● **ACTION ITEM**
Which lines in the data below contain the string "forward"? Show each one.

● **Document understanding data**

__________

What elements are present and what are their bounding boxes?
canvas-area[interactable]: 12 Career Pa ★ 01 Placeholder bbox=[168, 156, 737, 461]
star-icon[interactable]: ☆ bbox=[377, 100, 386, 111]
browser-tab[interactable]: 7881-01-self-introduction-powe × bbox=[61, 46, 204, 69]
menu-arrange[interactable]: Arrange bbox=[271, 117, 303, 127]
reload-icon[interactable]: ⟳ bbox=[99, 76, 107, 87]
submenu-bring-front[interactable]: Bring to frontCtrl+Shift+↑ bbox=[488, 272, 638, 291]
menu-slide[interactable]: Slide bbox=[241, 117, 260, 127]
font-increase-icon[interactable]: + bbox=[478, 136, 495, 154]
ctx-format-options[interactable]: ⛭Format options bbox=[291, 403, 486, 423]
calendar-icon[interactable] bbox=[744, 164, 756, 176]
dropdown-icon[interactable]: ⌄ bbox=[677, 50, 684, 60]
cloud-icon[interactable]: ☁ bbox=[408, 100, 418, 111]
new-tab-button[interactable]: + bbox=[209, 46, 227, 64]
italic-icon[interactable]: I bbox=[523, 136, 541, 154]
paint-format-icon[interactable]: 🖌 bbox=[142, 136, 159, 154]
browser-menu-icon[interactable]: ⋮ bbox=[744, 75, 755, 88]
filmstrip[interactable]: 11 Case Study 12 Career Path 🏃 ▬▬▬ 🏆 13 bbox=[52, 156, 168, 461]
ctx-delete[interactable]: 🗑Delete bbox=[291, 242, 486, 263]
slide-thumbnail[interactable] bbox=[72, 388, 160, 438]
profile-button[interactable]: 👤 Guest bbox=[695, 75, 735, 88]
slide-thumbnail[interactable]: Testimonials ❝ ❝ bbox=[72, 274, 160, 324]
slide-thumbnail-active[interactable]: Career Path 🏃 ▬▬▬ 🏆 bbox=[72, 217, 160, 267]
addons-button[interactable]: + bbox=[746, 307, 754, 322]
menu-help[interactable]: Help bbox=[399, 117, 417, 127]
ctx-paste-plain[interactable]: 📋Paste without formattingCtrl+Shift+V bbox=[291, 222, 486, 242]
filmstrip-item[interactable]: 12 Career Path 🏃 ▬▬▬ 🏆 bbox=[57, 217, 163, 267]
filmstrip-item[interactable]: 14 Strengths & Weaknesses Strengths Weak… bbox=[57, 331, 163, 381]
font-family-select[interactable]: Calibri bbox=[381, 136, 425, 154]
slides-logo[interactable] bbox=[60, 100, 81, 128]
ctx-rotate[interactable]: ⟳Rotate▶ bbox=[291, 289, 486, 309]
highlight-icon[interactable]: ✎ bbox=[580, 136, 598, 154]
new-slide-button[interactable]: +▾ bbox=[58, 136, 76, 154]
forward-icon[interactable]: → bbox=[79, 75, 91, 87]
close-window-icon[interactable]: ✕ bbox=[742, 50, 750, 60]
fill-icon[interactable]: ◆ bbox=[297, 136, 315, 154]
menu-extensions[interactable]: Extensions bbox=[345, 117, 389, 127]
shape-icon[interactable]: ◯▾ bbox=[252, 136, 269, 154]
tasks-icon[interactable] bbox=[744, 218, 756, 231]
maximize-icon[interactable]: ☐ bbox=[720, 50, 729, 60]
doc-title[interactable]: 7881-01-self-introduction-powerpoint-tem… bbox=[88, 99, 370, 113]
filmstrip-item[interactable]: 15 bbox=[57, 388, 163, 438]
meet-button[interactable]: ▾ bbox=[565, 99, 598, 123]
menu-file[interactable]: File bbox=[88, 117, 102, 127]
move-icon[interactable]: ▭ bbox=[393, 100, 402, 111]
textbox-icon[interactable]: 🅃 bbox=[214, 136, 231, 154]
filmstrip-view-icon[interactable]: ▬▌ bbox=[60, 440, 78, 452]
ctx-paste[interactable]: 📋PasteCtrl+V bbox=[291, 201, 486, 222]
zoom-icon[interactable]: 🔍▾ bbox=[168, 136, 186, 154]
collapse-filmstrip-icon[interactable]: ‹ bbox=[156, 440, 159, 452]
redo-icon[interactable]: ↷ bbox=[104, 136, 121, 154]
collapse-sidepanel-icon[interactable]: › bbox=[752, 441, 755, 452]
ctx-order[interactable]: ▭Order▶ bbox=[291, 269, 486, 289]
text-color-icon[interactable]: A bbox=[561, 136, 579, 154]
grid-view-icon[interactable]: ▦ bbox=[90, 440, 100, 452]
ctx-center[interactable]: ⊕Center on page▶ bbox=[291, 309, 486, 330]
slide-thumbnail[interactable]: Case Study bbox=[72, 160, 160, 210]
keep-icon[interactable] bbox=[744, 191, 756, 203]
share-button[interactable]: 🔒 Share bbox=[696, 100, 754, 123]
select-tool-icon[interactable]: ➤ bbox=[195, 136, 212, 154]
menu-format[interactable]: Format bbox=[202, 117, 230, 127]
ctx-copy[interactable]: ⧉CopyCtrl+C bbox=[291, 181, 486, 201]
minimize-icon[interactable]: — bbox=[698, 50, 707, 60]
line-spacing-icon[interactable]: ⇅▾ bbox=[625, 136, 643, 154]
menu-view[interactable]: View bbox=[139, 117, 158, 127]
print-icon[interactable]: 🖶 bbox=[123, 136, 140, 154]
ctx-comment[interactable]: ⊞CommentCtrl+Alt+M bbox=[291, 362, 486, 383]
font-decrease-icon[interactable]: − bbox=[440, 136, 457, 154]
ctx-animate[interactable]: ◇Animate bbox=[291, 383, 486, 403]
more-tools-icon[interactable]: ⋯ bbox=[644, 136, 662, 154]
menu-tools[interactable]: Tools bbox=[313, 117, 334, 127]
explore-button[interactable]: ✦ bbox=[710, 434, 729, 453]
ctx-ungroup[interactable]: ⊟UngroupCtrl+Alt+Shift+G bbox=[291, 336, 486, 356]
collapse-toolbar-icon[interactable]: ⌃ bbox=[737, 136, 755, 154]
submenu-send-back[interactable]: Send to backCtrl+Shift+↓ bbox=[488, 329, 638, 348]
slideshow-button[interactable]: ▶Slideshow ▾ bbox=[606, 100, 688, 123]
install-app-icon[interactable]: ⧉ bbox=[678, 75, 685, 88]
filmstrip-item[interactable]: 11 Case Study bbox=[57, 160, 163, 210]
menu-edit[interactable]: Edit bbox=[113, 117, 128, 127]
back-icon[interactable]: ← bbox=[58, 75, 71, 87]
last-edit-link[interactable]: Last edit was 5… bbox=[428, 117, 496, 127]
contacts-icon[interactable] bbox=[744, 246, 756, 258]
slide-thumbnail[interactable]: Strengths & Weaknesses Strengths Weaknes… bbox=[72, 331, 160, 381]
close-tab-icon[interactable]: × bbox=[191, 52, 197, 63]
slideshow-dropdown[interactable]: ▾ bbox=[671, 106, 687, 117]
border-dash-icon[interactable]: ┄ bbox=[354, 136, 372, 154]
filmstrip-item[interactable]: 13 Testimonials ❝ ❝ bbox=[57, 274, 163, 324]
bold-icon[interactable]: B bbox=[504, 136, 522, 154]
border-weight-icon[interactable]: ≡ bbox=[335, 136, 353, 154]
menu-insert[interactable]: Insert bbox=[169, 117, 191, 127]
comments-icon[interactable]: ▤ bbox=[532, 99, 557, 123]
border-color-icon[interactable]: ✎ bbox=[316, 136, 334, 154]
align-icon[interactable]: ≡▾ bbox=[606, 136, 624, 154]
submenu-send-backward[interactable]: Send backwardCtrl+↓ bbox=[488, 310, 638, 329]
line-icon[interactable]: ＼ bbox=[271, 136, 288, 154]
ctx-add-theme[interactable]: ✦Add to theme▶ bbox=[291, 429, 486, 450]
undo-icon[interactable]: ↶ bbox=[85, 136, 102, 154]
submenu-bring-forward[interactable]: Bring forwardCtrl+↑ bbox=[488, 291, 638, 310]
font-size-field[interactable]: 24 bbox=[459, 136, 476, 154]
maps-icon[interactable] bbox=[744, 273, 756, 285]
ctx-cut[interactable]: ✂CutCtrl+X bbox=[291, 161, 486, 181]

__________

● **FINISHED EXERCISE**
forward-icon[interactable]: → bbox=[79, 75, 91, 87]
submenu-bring-forward[interactable]: Bring forwardCtrl+↑ bbox=[488, 291, 638, 310]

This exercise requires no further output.